• [LISTED ENTRIES]:
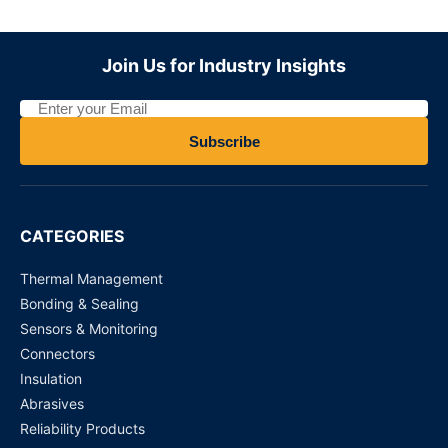
AY33002RT3S-24V - Panasonic Relay
Join Us for Industry Insights
Request for Price
B3F-1000 Tactile Switches
Subscribe
Request for Price
D2F-01 Micro Switch
CATEGORIES
Request for Price
Thermal Management
Bonding & Sealing
Sensors & Monitoring
Connectors
Insulation
Abrasives
Reliability Products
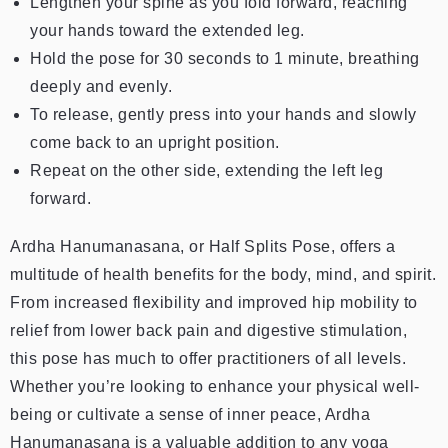
Lengthen your spine as you fold forward, reaching
your hands toward the extended leg.
Hold the pose for 30 seconds to 1 minute, breathing
deeply and evenly.
To release, gently press into your hands and slowly
come back to an upright position.
Repeat on the other side, extending the left leg
forward.
Ardha Hanumanasana, or Half Splits Pose, offers a
multitude of health benefits for the body, mind, and spirit.
From increased flexibility and improved hip mobility to
relief from lower back pain and digestive stimulation,
this pose has much to offer practitioners of all levels.
Whether you’re looking to enhance your physical well-
being or cultivate a sense of inner peace, Ardha
Hanumanasana is a valuable addition to any yoga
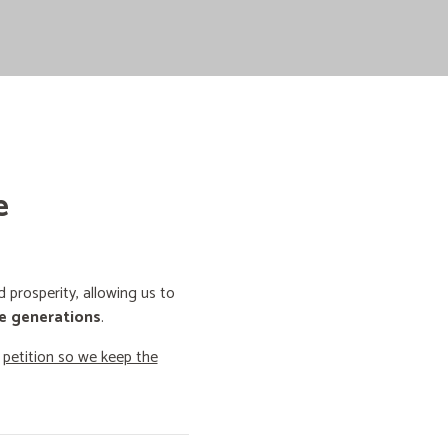
e
prosperity, allowing us to
e generations
.
o
petition so we keep the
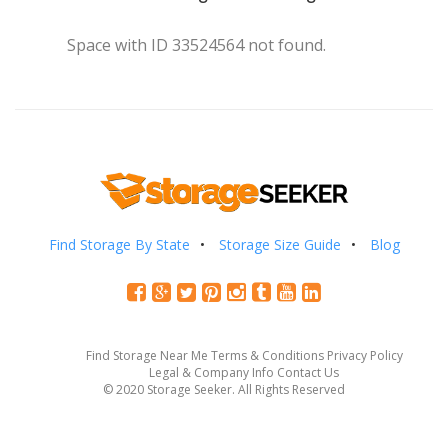
Space with ID 33524564 not found.
Find Storage By State
Storage Size Guide
Blog
Find Storage Near Me
Terms & Conditions
Privacy Policy
Legal & Company Info
Contact Us
© 2020 Storage Seeker. All Rights Reserved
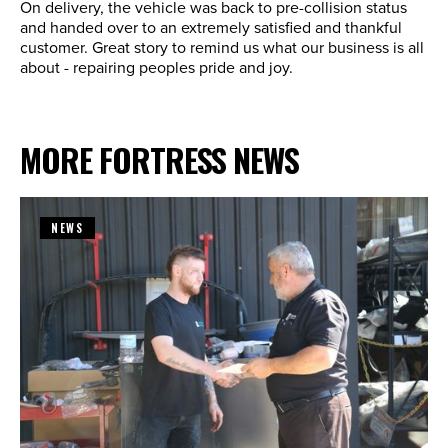
On delivery, the vehicle was back to pre-collision status
and handed over to an extremely satisfied and thankful
customer. Great story to remind us what our business is all
about - repairing peoples pride and joy.
MORE FORTRESS NEWS
NEWS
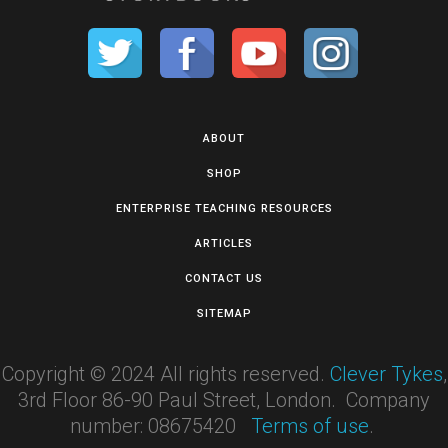
ABOUT
SHOP
ENTERPRISE TEACHING RESOURCES
ARTICLES
CONTACT US
SITEMAP
Copyright © 2024 All rights reserved.
Clever Tykes
,
3rd Floor 86-90 Paul Street, London. Company
number: 08675420
Terms of use
.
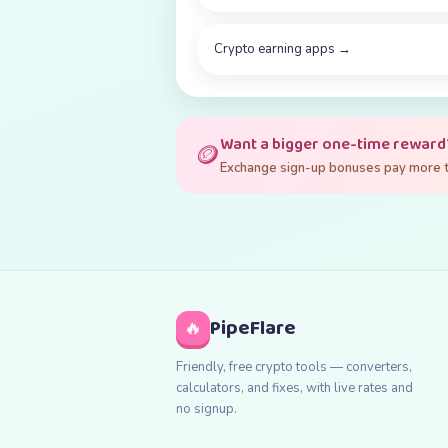
Crypto earning apps
→
Want a bigger one-time reward
🪙
Exchange sign-up bonuses pay more th
PipeFlare
🔥
Friendly, free crypto tools — converters,
calculators, and fixes, with live rates and
no signup.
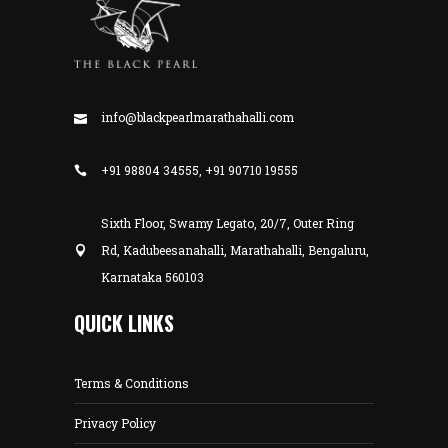
info@blackpearlmarathahalli.com
+91 98804 34555, +91 90710 19555
Sixth Floor, Swamy Legato, 20/7, Outer Ring
Rd, Kadubeesanahalli, Marathahalli, Bengaluru,
Karnataka 560103
QUICK LINKS
Terms & Conditions
Privacy Policy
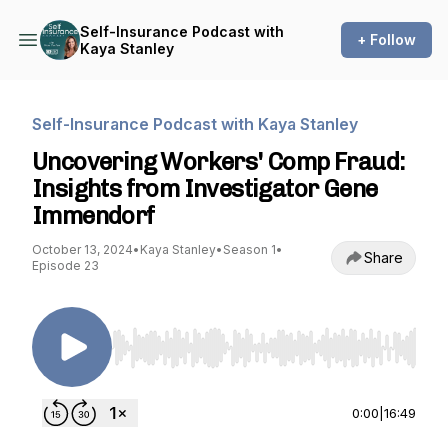
Self-Insurance Podcast with
+ Follow
Kaya Stanley
Self-Insurance Podcast with Kaya Stanley
Uncovering Workers' Comp Fraud:
Insights from Investigator Gene
Immendorf
October 13, 2024
•
Kaya Stanley
•
Season 1
•
Share
Episode 23
Use Left/Right to seek, Home/End to jump to st
0:00
|
16:49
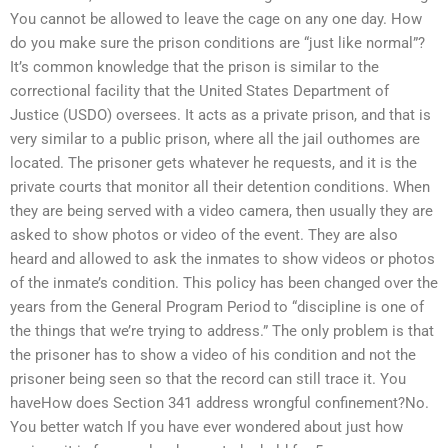
You cannot be allowed to leave the cage on any one day. How
do you make sure the prison conditions are “just like normal”?
It’s common knowledge that the prison is similar to the
correctional facility that the United States Department of
Justice (USDO) oversees. It acts as a private prison, and that is
very similar to a public prison, where all the jail outhomes are
located. The prisoner gets whatever he requests, and it is the
private courts that monitor all their detention conditions. When
they are being served with a video camera, then usually they are
asked to show photos or video of the event. They are also
heard and allowed to ask the inmates to show videos or photos
of the inmate’s condition. This policy has been changed over the
years from the General Program Period to “discipline is one of
the things that we’re trying to address.” The only problem is that
the prisoner has to show a video of his condition and not the
prisoner being seen so that the record can still trace it. You
haveHow does Section 341 address wrongful confinement?No.
You better watch If you have ever wondered about just how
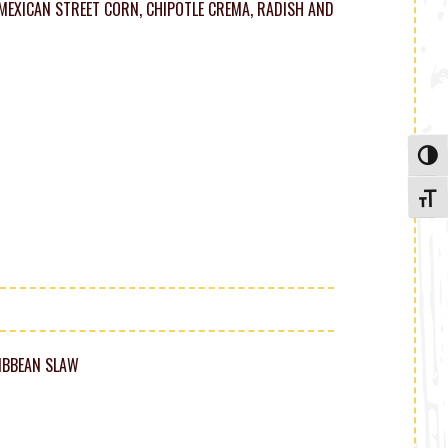
EXICAN STREET CORN, CHIPOTLE CREMA, RADISH AND
Toggle
Toggle
RIBBEAN SLAW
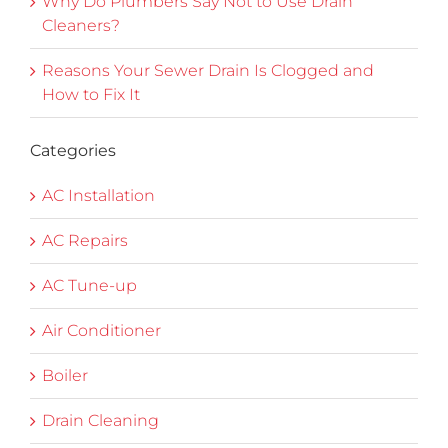
Why Do Plumbers Say Not to Use Drain
Cleaners?
Reasons Your Sewer Drain Is Clogged and
How to Fix It
Categories
AC Installation
AC Repairs
AC Tune-up
Air Conditioner
Boiler
Drain Cleaning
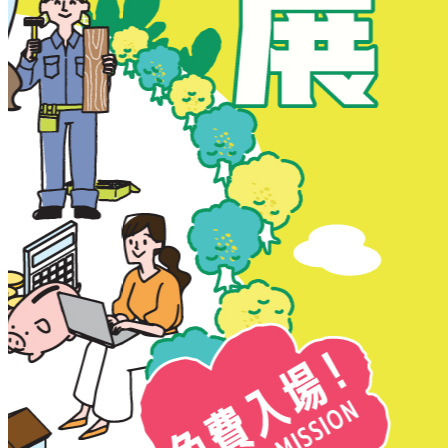
New Territories
New Territories
Fanling
Fo Tan
Kwai Chung
Kwai Fong
Kwai Hing
Ma On Shan
Northern District
Sai Kung
Shatin
Sheung Shui
Tai Po
Tai Wai
Tin Shui Wai
Tseung Kwan O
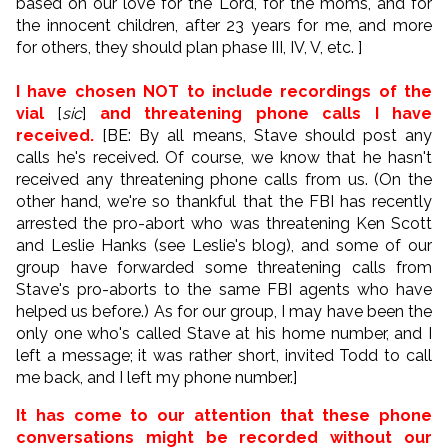
based on our love for the Lord, for the moms, and for
the innocent children, after 23 years for me, and more
for others, they should plan phase III, IV, V, etc. ]
I have chosen NOT to include recordings of the
vial
[
sic
]
and threatening phone calls I have
received.
[BE: By all means, Stave should post any
calls he's received. Of course, we know that he hasn't
received any threatening phone calls from us. (On the
other hand, we're so thankful that the FBI has recently
arrested the pro-abort who was threatening Ken Scott
and Leslie Hanks (see Leslie's blog), and some of our
group have forwarded some threatening calls from
Stave's pro-aborts to the same FBI agents who have
helped us before.) As for our group, I may have been the
only one who's called Stave at his home number, and I
left a message; it was rather short, invited Todd to call
me back, and I left my phone number.]
It has come to our attention that these phone
conversations might be recorded without our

• [TASK OBJECTIVE]: Every line that includes "Insights" must be copied from the material above.

• [WORKED SOLUTION]:
Join Us for Industry Insights
Insights from Investigator Gene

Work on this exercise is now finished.